1. Academic Validation
  2. Structural-Based Optimizations of the Marine-Originated Meridianin C as Glucose Uptake Agents by Inhibiting GSK-3β

Structural-Based Optimizations of the Marine-Originated Meridianin C as Glucose Uptake Agents by Inhibiting GSK-3β

  • Mar Drugs. 2021 Mar 12;19(3):149. doi: 10.3390/md19030149.
Shuwen Han 1 2 Chunlin Zhuang 2 3 Wei Zhou 4 Fener Chen 1 2 3
Affiliations

Affiliations

  • 1 Institutes of Biomedical Sciences, Fudan University, Shanghai 200433, China.
  • 2 Shanghai Engineering Center of Industrial Asymmetric Catalysis for Chiral Drugs, Shanghai 200433, China.
  • 3 Engineering Center of Catalysis and Synthesis for Chiral Molecules, Department of Chemistry, Fudan University, Shanghai 200433, China.
  • 4 Department of Chemistry, Fudan University, Shanghai 200438, China.
Abstract

Glycogen synthase kinase 3β (GSK-3β) is a widely investigated molecular target for numerous diseases, and inhibition of GSK-3β activity has become an attractive approach for the treatment of diabetes. Meridianin C, an indole-based natural product isolated from marine Aplidium meridianum, has been reported as a potent GSK-3β Inhibitor. In the present study, applying the structural-based optimization strategy, the pyrimidine group of meridianin C was modified by introducing different substituents based on the 2-aminopyrimidines-substituted pyrazolo pyridazine scaffold. Among them, compounds B29 and B30 showed a much higher glucose uptake than meridianin C (<5%) and the positive compound 4-benzyl-2-methyl-1,2,4-thiadiazolidine-3,5-dione (TDZD-8, 16%), with no significant toxicity against HepG2 cells at the same time.

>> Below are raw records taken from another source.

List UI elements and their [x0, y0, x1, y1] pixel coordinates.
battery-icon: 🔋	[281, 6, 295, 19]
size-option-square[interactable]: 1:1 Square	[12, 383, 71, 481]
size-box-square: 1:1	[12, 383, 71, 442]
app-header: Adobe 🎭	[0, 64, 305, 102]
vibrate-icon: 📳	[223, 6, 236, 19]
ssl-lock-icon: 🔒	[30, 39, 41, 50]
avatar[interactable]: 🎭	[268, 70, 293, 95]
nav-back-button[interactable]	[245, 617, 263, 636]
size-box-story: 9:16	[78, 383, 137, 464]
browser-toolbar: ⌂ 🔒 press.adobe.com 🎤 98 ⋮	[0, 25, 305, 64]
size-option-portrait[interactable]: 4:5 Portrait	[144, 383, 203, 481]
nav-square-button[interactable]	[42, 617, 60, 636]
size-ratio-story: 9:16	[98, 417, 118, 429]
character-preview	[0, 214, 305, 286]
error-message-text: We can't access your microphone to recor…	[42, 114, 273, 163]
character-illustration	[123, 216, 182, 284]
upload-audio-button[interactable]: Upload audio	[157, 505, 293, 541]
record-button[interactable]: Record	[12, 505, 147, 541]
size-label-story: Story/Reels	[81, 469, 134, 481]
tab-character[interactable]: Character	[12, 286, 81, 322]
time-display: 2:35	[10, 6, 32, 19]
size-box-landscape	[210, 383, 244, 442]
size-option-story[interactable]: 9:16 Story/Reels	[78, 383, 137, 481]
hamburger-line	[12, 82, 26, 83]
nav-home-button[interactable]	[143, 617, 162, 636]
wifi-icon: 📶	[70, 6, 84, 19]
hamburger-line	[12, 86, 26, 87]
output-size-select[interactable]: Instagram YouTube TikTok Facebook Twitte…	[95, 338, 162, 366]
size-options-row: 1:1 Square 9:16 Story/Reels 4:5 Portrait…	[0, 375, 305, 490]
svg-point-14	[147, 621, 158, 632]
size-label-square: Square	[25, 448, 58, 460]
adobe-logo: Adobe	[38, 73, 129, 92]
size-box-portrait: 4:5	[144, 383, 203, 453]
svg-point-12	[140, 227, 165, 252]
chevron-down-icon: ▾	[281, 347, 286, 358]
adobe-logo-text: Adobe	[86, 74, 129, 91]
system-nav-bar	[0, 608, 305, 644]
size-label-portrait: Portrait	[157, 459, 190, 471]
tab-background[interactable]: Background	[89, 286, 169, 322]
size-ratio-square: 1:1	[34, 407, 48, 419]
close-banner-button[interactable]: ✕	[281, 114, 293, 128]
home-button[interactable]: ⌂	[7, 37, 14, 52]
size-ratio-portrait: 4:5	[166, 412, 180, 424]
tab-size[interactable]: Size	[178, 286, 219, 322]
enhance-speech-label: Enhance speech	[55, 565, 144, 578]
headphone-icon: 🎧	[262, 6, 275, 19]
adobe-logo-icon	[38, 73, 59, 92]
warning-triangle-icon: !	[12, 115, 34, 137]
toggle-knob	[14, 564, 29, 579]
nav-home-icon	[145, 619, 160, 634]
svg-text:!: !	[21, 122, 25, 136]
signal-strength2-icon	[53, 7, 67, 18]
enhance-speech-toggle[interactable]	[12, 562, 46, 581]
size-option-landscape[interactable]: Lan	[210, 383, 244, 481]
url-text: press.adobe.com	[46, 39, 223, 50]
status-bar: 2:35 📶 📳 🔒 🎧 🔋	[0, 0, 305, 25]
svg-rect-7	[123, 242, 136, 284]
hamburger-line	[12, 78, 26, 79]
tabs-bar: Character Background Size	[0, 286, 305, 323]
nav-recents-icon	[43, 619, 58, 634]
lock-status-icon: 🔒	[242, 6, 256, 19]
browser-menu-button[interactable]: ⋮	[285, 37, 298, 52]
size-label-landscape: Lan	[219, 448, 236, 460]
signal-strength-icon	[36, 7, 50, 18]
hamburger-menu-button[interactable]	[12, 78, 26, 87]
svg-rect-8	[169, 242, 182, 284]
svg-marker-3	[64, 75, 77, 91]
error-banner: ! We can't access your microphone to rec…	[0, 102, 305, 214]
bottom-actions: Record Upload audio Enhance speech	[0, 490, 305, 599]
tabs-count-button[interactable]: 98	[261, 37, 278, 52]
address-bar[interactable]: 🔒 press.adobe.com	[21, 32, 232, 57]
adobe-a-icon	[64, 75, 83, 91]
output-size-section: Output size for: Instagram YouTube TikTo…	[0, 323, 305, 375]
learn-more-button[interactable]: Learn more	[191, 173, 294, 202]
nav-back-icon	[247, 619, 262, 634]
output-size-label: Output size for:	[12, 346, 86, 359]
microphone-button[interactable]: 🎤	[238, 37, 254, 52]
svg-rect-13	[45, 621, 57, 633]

Furthermore, they displayed good GSK-3β inhibitory activities (IC50 = 5.85; 24.4 μM). These results suggest that these meridianin C analogues represent novel lead compounds with therapeutic potential for diabetes.

Keywords

diabetes; glucose uptake; glycogen synthase kinase 3β; inhibitor; structural-based optimization.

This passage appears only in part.